All lines in the listing below from the one containing "POLÍTICA DE COOKIES" through the last should be written out exactly, and only those.

▬▬▬

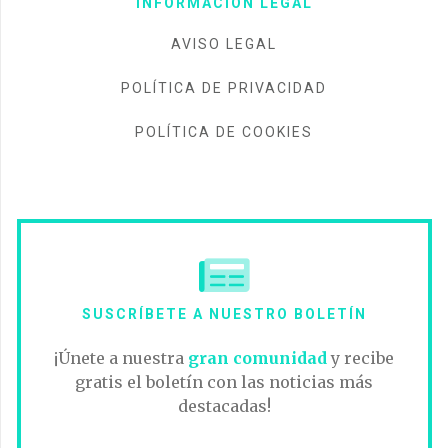
INFORMACIÓN LEGAL
AVISO LEGAL
POLÍTICA DE PRIVACIDAD
POLÍTICA DE COOKIES
SUSCRÍBETE A NUESTRO BOLETÍN
¡Únete a nuestra
gran comunidad
y recibe
gratis el boletín con las noticias más
destacadas!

▬▬▬

● SOLUTION TO THIS TASK
POLÍTICA DE COOKIES
SUSCRÍBETE A NUESTRO BOLETÍN
¡Únete a nuestra
gran comunidad
y recibe
gratis el boletín con las noticias más
destacadas!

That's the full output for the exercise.